Originally Posted by nxgsqq View Post
The bigger unknown is the true, customer usability of their pores. I would assume they are Poisson loading the pores before they ship to users.
The information on the website suggests that the pores (in solution) are loaded onto the chip at the start of a run:

The sensor chips are stored dry, but on starting the experiment, the flow cell is automatically exposed to the relevant electrophysiological and other fluids required to create nanopores in bilayers in experimental conditions.
I presume the system will be set up so that the reported shelf life of the cartridges will give a reasonable proportion of active nanopores up to the use by date.

They intend to use solid-state pores in the future, which I guess would make the cartridges last a whole lot longer.
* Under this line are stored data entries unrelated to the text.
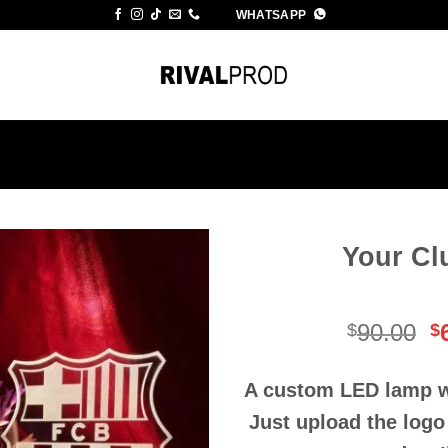
WHATSAPP
Your Cl
O
90.00
$
$
p
w
A custom LED lamp wi
$
Just upload the logo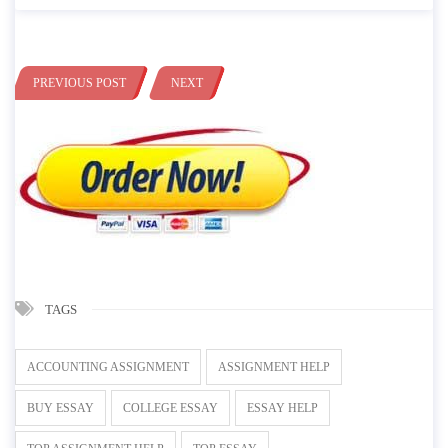
PREVIOUS POST
NEXT
TAGS
ACCOUNTING ASSIGNMENT
ASSIGNMENT HELP
BUY ESSAY
COLLEGE ESSAY
ESSAY HELP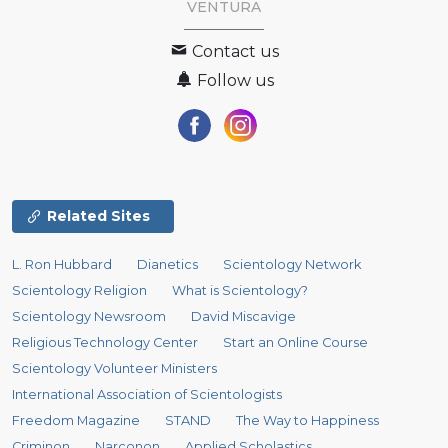
VENTURA
Contact us
Follow us
Related Sites
L. Ron Hubbard
Dianetics
Scientology Network
Scientology Religion
What is Scientology?
Scientology Newsroom
David Miscavige
Religious Technology Center
Start an Online Course
Scientology Volunteer Ministers
International Association of Scientologists
Freedom Magazine
STAND
The Way to Happiness
Criminon
Narconon
Applied Scholastics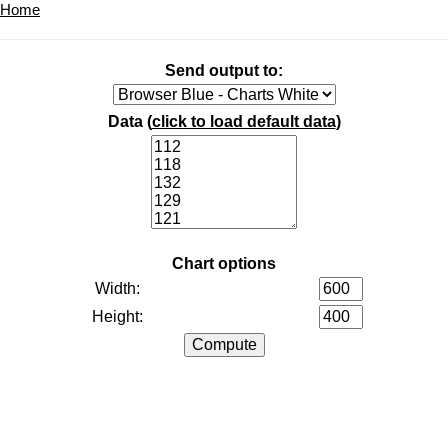
Home
Send output to:
Data (
click to load default data
)
Chart options
Width:
Height: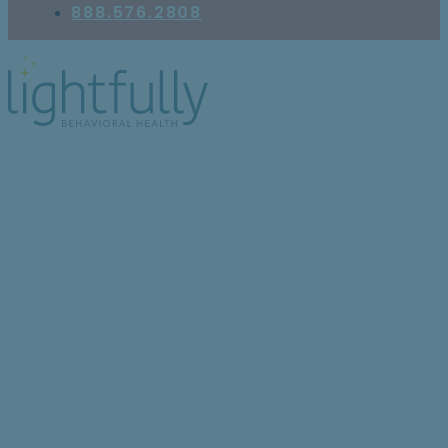
888.576.2808
6 Ways Seasonal Mood
Disorder Can Influence
Your Emotional Health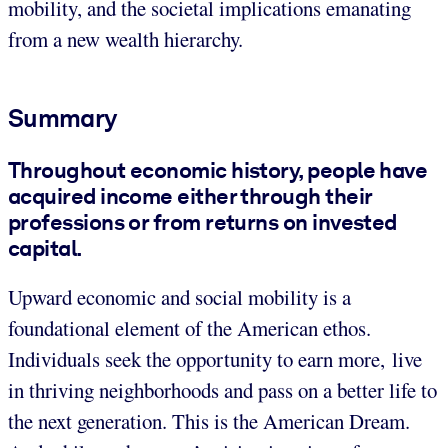
mobility, and the societal implications emanating
from a new wealth hierarchy.
Summary
Throughout economic history, people have
acquired income either through their
professions or from returns on invested
capital.
Upward economic and social mobility is a
foundational element of the American ethos.
Individuals seek the opportunity to earn more, live
in thriving neighborhoods and pass on a better life to
the next generation. This is the American Dream.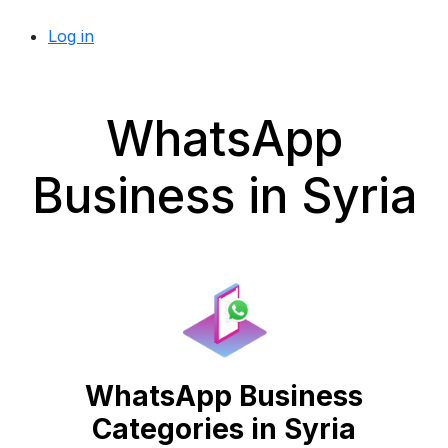
Log in
WhatsApp
Business in Syria
WhatsApp Business
Categories in Syria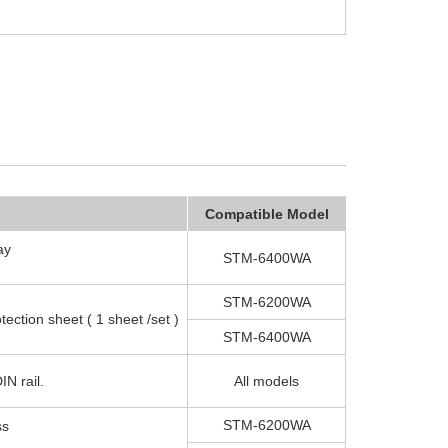
Compatible Model
ay
STM-6400WA
STM-6200WA
otection sheet ( 1 sheet /set )
STM-6400WA
IN rail.
All models
STM-6200WA
ss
How many pores are still active after an hour of use? I know the bilayers can be made stable and inert, I can accept the error profile can be made length independent (especially if they tether the motor to the pore, else Brownian motion of long DNA can act to pull the complex off, even against the electric field), but how many pores are sequencing at a given time and how does that number drop off over time?
The occupancy/speed is customisable. Faster movement has a quality reduction and greater chance of missed bases. From reading one of the press releases (I forget which one), it sounded like the USB MinION would run for no more than 10 hours, but the GridION cartridges could keep going for a few days. Samples can be ejected during a run and shifted to other cartridges, cartridges can be replaced, runs can be started at any time, and stopped due to a number of different desired factors, so any drop-off in occupancy probably won't have too much impact on result output (as long as there's still money to burn).